View: 7 reasons we should look forward to a hung Parliament after Lok Sabha elections
1997-98 ‘Dream Budget’ was passed by a govt that collapsed a few weeks later, leading party had 46 seats

I’m hoping for a hung parliament. One so well-hung that its largest party is as small as can possibly be while it all adds up to 272. Or even falls short: Even a minority government is welcome. It doesn’t matter either, beyond a point, whether this is a government formed by the Bharatiya Janata Party or the Congress. Here are the reasons.
The first good thing about minority governments, particularly rainbow-type coalitions as we saw in the late 1990s (where the Cabinet was composed of non-Congress, non-BJP elements), is that they tend to be more federal. Meaning that there is greater emphasis on the states over the Centre. This is a very good thing in a part of the world where the polity and narrative is hijacked by an aggressive Centre. The other positive aspect is that India’s Union government sees more participation from sidelined places like the Northeast and Kashmir in such a phase.
The second product of minority government is that people outside government, like civil society organisations and activists, have some levers available to influence change. In dispositions like the one just ending, this is not easy. Majority governments tend to be less open to ideas and agendas outside their own core interests. Indeed they are often hostile.

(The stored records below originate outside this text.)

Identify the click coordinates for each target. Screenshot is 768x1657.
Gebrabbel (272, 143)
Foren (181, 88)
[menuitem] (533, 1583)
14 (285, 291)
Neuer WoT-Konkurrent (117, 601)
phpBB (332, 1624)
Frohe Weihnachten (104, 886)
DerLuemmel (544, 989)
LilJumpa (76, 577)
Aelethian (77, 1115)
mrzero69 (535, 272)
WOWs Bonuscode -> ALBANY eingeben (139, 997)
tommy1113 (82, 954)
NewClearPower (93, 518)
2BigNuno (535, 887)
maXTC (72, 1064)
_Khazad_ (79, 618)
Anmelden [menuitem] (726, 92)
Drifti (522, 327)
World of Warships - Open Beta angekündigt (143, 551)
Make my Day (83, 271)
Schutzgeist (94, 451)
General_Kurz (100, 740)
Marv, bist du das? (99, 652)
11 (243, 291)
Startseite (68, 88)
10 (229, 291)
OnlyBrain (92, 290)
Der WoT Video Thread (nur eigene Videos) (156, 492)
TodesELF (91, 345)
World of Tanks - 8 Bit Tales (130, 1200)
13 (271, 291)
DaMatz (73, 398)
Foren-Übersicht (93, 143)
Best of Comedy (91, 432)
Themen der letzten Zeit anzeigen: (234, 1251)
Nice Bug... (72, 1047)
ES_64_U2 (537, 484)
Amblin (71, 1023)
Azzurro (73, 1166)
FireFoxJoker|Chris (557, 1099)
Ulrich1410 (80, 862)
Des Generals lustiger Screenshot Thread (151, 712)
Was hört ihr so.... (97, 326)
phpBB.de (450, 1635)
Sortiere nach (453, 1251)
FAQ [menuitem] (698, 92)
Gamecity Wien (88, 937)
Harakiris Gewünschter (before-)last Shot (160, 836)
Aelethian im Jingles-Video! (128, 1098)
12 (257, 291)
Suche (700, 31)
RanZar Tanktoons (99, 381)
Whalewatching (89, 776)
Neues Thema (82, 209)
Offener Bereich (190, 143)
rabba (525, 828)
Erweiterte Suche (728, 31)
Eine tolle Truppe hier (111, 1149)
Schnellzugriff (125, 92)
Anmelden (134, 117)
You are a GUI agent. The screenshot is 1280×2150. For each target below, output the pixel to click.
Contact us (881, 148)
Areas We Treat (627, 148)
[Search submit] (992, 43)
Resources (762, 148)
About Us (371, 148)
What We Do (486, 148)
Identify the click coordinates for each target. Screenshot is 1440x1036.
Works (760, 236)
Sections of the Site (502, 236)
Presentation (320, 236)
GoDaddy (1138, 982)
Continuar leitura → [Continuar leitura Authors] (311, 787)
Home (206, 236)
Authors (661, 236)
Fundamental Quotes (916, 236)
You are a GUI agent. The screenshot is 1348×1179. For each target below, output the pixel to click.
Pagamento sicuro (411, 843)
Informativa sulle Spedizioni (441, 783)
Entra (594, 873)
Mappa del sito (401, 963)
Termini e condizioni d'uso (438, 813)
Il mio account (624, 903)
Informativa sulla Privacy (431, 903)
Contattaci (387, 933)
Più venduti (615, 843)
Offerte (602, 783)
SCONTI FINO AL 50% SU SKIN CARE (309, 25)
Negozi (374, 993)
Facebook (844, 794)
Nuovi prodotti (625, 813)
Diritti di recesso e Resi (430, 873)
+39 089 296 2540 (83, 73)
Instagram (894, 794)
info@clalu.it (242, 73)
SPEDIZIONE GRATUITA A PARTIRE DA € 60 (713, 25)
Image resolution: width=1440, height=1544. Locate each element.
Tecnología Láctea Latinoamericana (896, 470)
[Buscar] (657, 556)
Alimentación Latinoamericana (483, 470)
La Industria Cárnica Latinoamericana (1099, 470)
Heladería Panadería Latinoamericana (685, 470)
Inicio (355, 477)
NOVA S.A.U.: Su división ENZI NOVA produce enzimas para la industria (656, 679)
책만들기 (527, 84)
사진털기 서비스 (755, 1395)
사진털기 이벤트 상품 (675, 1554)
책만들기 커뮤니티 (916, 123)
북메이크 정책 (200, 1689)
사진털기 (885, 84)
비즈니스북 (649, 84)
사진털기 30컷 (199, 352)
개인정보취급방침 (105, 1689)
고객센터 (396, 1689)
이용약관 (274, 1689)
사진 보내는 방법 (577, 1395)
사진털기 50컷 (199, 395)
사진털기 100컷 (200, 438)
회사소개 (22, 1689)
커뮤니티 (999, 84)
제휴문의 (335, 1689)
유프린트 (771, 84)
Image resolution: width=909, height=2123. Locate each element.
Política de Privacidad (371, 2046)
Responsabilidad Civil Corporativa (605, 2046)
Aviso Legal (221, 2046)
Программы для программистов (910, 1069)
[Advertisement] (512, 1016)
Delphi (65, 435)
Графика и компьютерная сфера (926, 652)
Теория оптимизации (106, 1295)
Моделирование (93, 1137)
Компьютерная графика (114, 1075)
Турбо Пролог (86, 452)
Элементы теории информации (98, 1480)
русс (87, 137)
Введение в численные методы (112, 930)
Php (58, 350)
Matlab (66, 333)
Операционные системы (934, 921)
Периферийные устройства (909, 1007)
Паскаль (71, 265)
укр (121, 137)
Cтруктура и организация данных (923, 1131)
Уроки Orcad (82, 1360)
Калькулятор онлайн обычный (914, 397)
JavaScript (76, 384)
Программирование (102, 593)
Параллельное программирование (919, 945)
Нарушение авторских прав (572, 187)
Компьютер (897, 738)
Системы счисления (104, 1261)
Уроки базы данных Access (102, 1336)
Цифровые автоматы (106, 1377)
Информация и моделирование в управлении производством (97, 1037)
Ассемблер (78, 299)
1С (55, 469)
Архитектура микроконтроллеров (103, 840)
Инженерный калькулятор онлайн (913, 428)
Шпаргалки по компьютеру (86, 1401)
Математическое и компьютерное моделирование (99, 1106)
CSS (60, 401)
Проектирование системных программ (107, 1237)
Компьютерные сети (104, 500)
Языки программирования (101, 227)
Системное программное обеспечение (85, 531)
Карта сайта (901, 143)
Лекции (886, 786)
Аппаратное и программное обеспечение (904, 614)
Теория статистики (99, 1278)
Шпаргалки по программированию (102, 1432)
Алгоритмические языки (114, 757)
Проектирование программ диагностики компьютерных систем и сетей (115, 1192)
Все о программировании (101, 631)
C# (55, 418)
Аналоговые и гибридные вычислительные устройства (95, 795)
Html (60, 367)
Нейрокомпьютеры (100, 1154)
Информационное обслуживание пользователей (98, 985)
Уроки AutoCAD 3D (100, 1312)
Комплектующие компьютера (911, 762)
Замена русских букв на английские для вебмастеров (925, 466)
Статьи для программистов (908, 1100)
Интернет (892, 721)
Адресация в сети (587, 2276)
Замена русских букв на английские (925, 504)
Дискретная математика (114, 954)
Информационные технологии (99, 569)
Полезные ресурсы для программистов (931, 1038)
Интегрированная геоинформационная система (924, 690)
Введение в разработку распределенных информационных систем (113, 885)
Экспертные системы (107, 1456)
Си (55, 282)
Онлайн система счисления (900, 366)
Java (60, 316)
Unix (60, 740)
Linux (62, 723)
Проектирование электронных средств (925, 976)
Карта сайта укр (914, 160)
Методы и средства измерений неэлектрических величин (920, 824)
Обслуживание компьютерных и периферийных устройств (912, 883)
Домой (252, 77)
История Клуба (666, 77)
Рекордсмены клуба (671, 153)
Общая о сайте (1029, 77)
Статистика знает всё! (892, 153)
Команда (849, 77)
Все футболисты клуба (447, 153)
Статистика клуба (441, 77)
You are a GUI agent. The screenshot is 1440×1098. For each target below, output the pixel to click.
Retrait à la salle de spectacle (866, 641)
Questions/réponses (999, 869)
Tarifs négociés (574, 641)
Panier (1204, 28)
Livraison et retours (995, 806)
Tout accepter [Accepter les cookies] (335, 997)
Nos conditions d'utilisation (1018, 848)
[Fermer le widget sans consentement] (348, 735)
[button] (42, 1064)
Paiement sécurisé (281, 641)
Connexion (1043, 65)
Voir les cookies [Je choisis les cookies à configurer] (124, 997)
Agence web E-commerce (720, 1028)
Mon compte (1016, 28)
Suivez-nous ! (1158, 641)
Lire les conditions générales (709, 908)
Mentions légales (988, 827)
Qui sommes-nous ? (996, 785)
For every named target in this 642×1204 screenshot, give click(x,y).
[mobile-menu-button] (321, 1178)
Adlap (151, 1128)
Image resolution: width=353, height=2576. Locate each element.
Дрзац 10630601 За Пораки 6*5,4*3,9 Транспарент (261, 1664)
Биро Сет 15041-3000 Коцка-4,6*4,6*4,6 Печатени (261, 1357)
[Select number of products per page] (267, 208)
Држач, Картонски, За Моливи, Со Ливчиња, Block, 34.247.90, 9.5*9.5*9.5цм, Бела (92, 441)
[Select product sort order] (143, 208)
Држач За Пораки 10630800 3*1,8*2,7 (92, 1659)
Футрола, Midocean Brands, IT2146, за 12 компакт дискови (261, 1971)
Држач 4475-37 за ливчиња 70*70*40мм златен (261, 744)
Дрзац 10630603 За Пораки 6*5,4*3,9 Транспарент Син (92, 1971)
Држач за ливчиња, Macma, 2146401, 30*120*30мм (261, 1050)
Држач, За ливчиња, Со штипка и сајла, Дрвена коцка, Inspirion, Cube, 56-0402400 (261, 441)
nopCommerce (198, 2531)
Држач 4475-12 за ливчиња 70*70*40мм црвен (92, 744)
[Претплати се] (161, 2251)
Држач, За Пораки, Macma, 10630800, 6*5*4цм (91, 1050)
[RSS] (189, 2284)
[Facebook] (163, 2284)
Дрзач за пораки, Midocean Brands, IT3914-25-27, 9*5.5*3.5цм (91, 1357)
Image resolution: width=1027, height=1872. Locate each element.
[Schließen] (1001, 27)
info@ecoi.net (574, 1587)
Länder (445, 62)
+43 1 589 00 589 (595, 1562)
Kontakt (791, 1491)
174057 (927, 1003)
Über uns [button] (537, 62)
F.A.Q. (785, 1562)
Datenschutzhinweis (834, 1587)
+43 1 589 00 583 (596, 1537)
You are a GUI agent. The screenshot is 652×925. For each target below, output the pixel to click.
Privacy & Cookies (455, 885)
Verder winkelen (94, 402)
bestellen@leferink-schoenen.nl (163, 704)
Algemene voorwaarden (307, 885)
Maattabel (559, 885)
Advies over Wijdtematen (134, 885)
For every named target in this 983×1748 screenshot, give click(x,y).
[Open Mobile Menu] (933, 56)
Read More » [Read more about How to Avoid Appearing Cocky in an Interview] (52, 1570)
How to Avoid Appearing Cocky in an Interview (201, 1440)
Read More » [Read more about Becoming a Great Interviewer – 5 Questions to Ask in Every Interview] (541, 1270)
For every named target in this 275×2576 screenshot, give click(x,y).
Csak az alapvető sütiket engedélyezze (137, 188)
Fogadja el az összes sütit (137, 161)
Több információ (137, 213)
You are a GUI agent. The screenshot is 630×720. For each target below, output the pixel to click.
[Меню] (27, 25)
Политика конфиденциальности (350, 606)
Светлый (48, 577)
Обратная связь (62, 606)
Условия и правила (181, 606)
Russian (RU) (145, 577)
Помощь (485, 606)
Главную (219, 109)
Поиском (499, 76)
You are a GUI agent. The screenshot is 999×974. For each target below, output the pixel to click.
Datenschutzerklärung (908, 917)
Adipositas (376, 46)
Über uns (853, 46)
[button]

But in the event that the government does open itself up, and this is the third point, it is often the case that our nation and its countrywomen benefit. We had very fine legislation and humane laws like the right to work (MNREGA), Right to Information, Right to Food and Right to Education because good people like Aruna Roy and Jean Dreze and Farah Naqvi were on the advisory council that pressured Manmohan Singh’s UPA into doing the right thing.
The counter to this, the fourth point, is that the opposite happens in majority government, especially one led by strong figures. It is not easy to conceive and execute masterstrokes like demonetisation and the surgical strike when one has to accommodate other minds and various interests in decision-making. Stupidity and recklessness need an antidote, and an effective one is to be found in the sharing and prior approval of genius ideas that affect hundreds of millions.
In our part of the world we cannot separate the majority from the majoritarian. This is the sixth point and all the evidence before us shows that we Indians cannot be trusted to properly resist majoritarianism when it emanates from the Centre. Our instincts appear to be tribal and base and a few lynchings here or there or the continued barbarism visited upon fellow Indians (say in Kashmir or the Adivasi belt) is acceptable to us. Indeed it is applauded. Best it remain in check.
Seventh, it is not right to assume, as my fellow Gujaratis in the stock market appear to do all the time, that a minority government is bad for the economy. Our history doesn’t validate that thesis.
It was in a minority government that economic reform originated. The data over the last 28 years will not lead one to conclude that the 2014-2019 period (the only one with a majority) produced better numbers than the two decades or so before it.
It is foolhardy to assume that parties or alliances that cross 272 produce stability or that this stability in turn produces economic reform which then helps along GDP growth. There are other ways to skin this cat.